Hong Kong’s National Security Police have raided the offices of a leading pro-democracy news outlet and arrested six people, including senior journalists.
More than 200 officers descended on the offices of Stand News, an independent news site known for its critical coverage of government policy, Wednesday morning. Current and former senior executives have been arrested under British colonial law for alleged “conspiracy to publish incendiary publications”.
Those included Chung Pui-kuen, the outlet’s former top editor who resigned last month, and acting editor Patrick Lam, according to a person familiar with the case and local media.
Denise Ho, a well-known singer and opposition activist from Hong Kong, and Margaret Ng, a former lawmaker, both former members of the news site’s board, were also arrested.
Ronson Chan, editor-in-chief of Stand News and chairman of the Hong Kong Journalists Association, has been removed from his home by police, according to the news site. The report did not say whether he had been arrested.
The raid came six months after Apple Daily, the pro-democracy newspaper, was forced to close when authorities froze its assets and arrested a number of senior journalists. Jimmy Lai, the company founder who is in jail on separate charges, and six former senior Apple Daily employees were also charged Tuesday with inflammatory publishing.
Dozens of opposition activists have fled or been arrested in the city after Beijing imposed a sweeping national security law that came into effect last year in response to pro-democracy protests that swept the city in 2019.
In the past two years, a number of prominent journalists have been arrested and foreign reporters have not been issued visas to work in the area.
Critics said the latest measures posed a threat to press freedom in the city, despite Beijing’s commitments to protect the media and freedom of expression for 50 years after Hong Kong’s handover from the British to Chinese sovereignty in 1997.

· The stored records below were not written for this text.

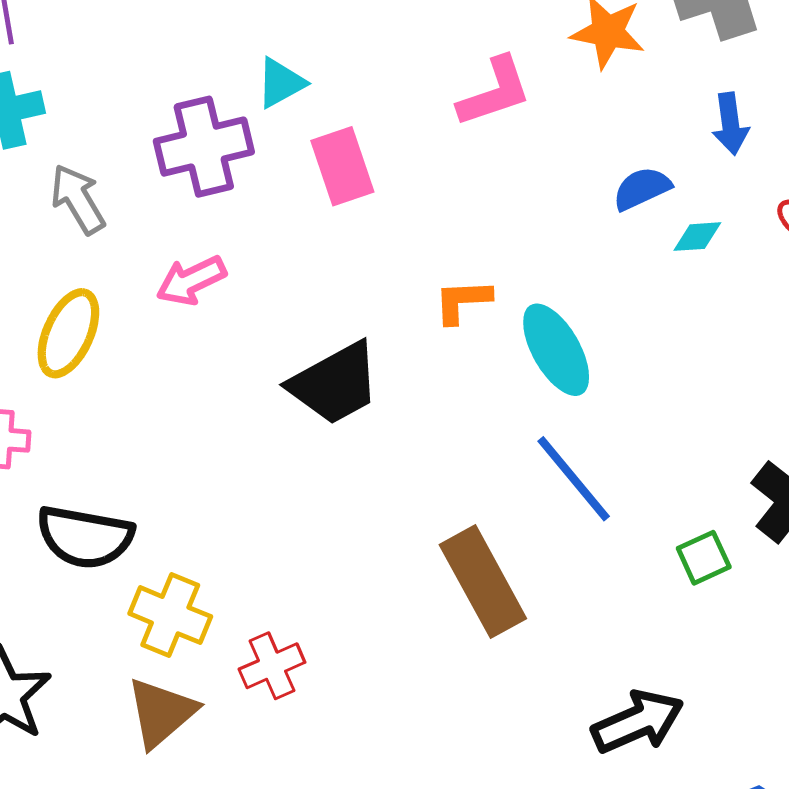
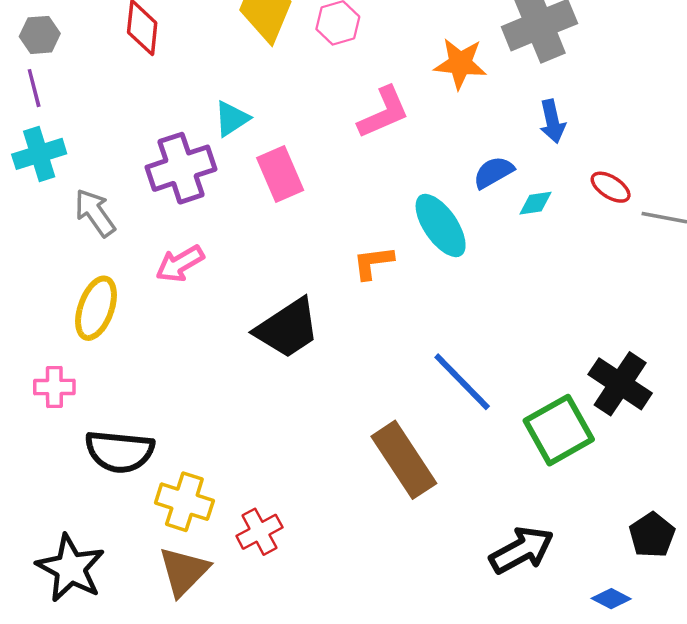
cyan ellipse: (556, 350) -> (441, 226), moved
green square: (704, 558) -> (559, 430), size x1.8

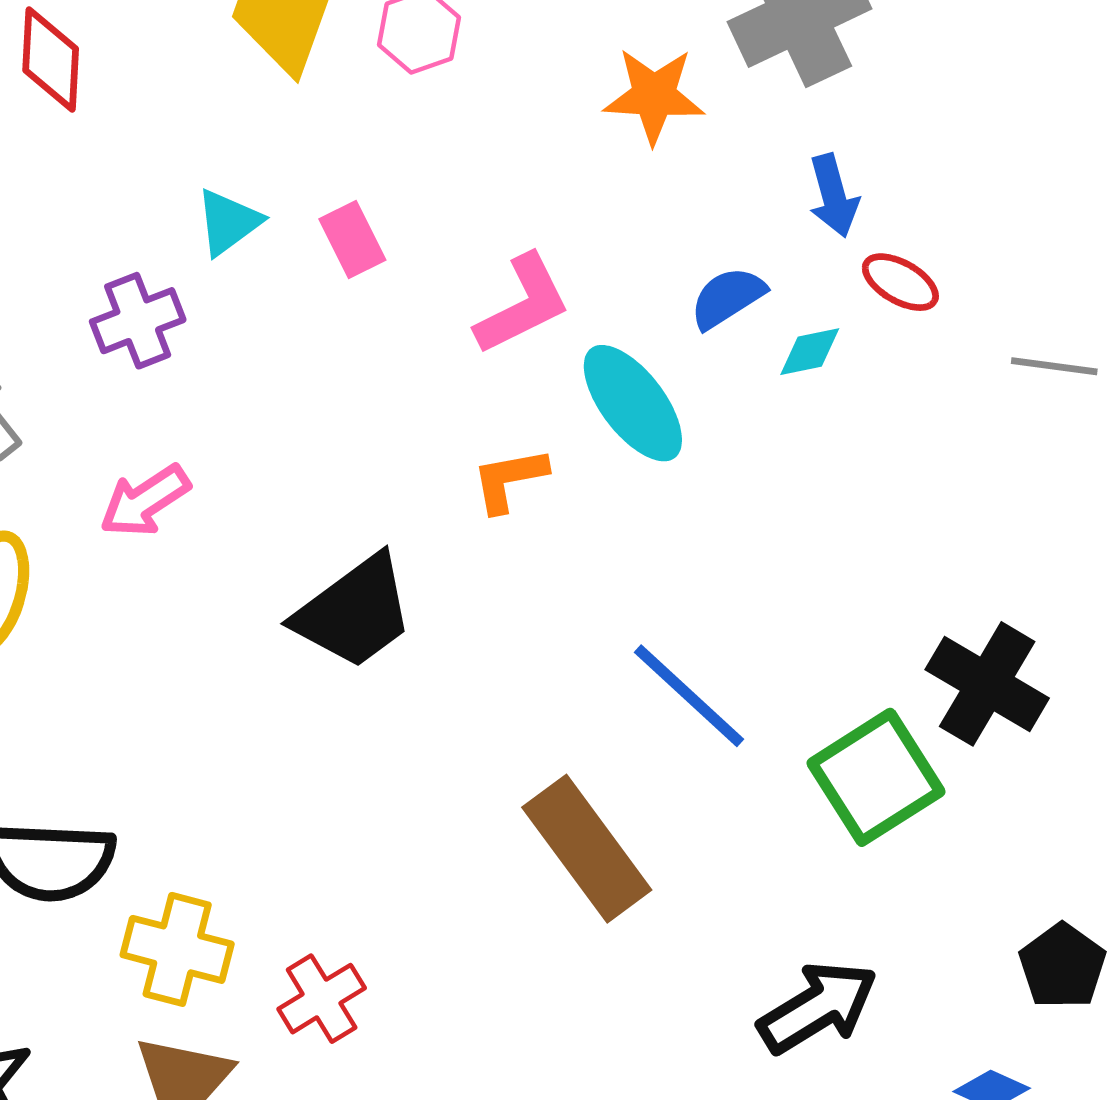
pink L-shape: (384, 113) -> (523, 304), moved
purple cross: (181, 168) -> (138, 321), size x0.7
pink rectangle: (280, 174) -> (352, 239), moved, size x0.7
red ellipse: (611, 187) -> (900, 282), moved

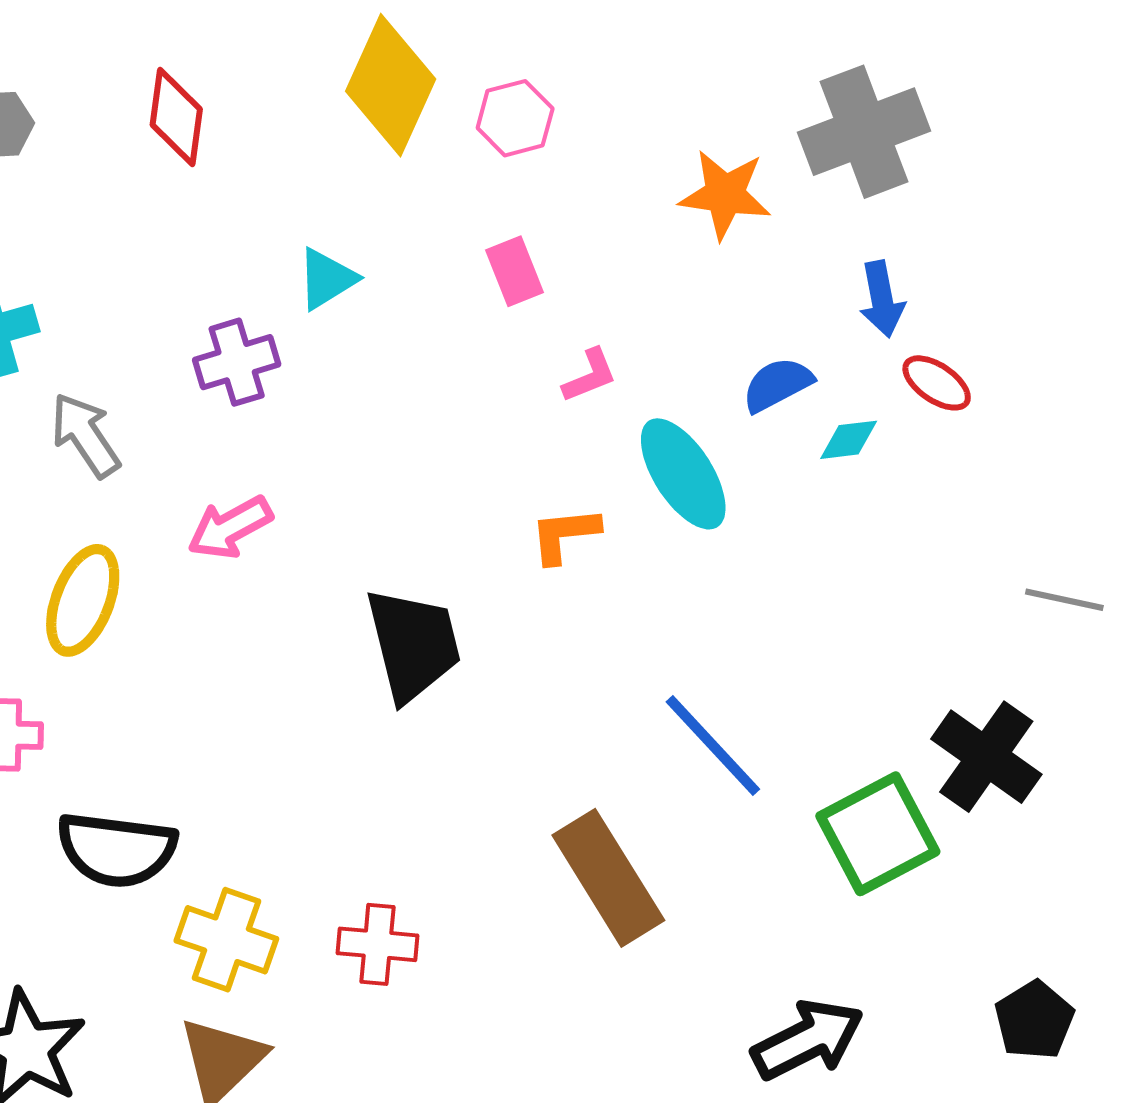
pink rectangle: (352, 239) -> (515, 271), moved
pink L-shape: (523, 304) -> (590, 376), size x0.6
gray line: (1054, 366) -> (1064, 600), moved
black trapezoid: (354, 612) -> (413, 644), turned -72
red cross: (322, 999) -> (377, 944), moved, turned 32

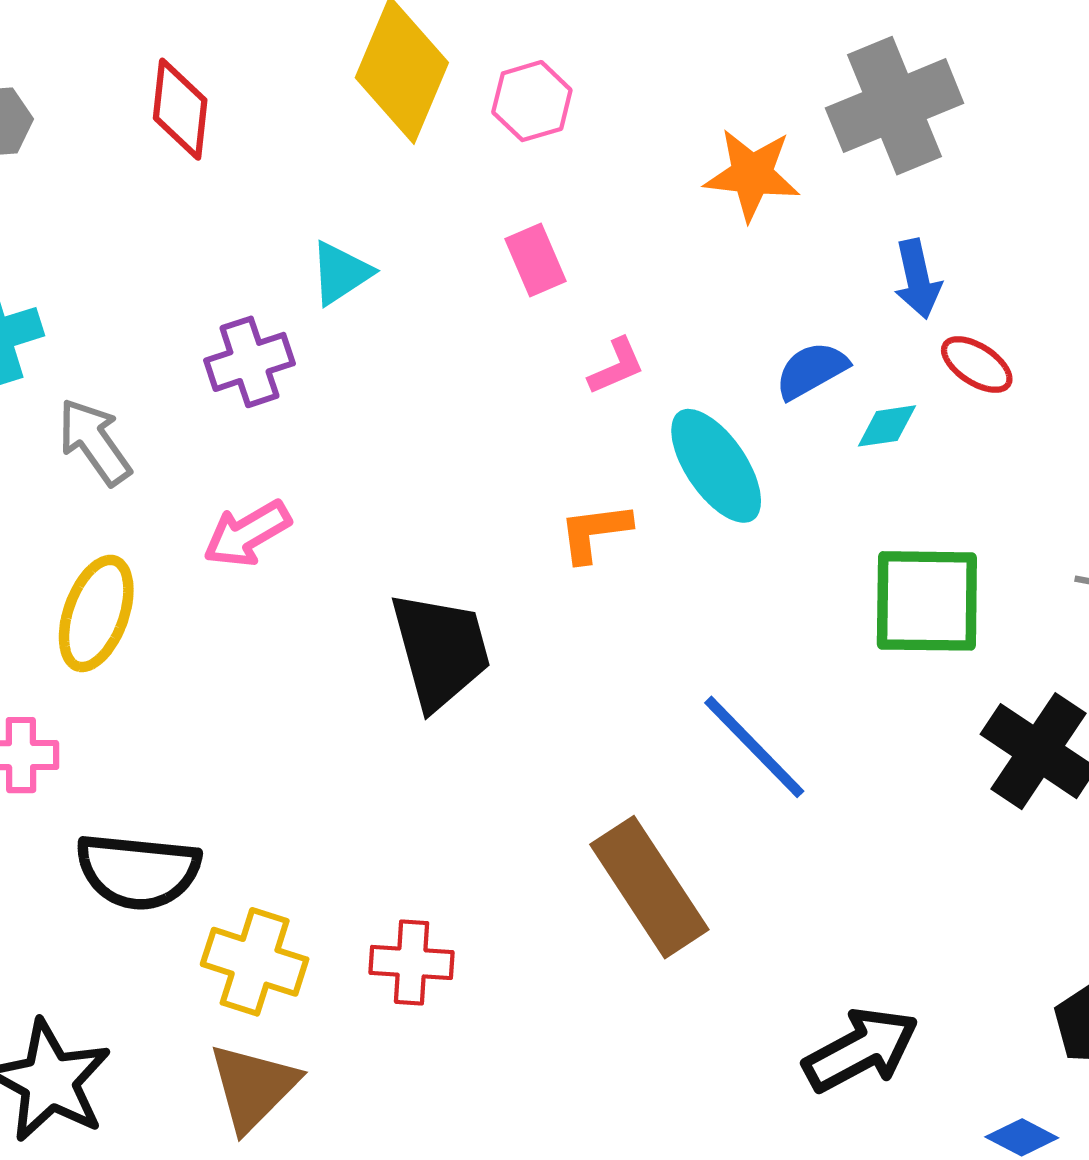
green square: (878, 834) -> (927, 601), moved, turned 30

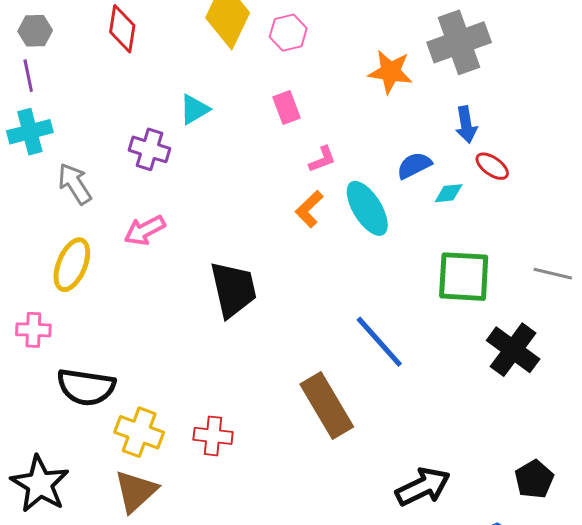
purple cross: (249, 362) -> (149, 149), turned 33
orange L-shape: (595, 532) -> (309, 209), moved, turned -39

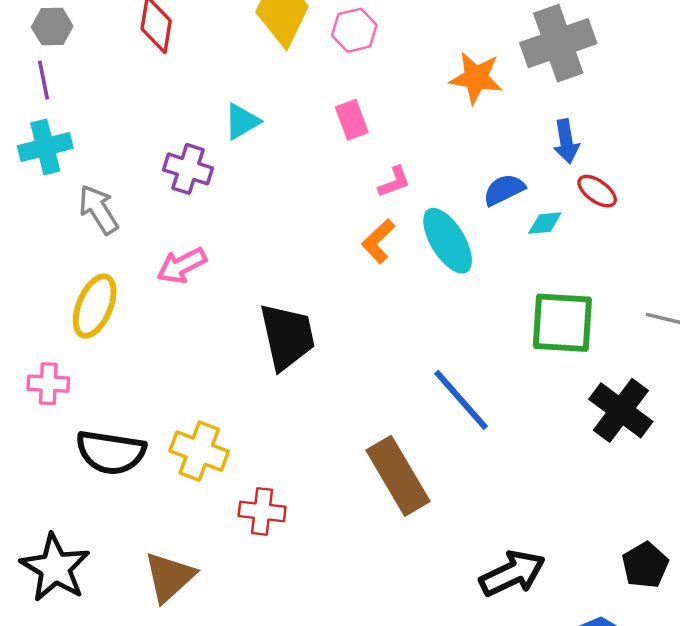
yellow cross: (139, 432) -> (199, 451), moved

“The arrests taking place just before the New Year have sent a strong signal,” said Grace Leung, a lecturer at the Chinese University of Hong Kong who specializes in media regulation and policy.
“The further [extends the] cooling effect . . . with a lot [journalists] I already feel uneasy,” she added. “Other media may still continue to do their jobs, but no one knows when they will be the next target and there seems to be no way to prevent that.”
According to a police statement, officers used a search warrant under the national security law that allowed them to search and seize journalistic material during the raid.
Chris Tang, the city’s security secretary, publicly criticized Stand News this month, saying its coverage of the government was “biased, misleading and demonizing.”
HKJA expressed “deep concern” over the arrests and robberies at Stand News’ newsroom, while Hong Kong’s Foreign Correspondents Club said the incident “will continue to cool the media environment”.
John Lee, Hong Kong’s second-ranking official and former security secretary, warned reporters on Wednesday after the arrests that the government would retaliate against anyone who “uses media work as a tool to pursue their political ends. . .[that]violates the law and endangers national security”.
Stand News has been nominated this year for a press freedom award from Reporters Without Borders (RSF), the media rights organization announced last month.
RSF warned in its latest report that Hong Kong was in a “free fall” under national security law, as officials have considered proposals for a “fake news” law, which many fear will further curb tolerance for critical reporting.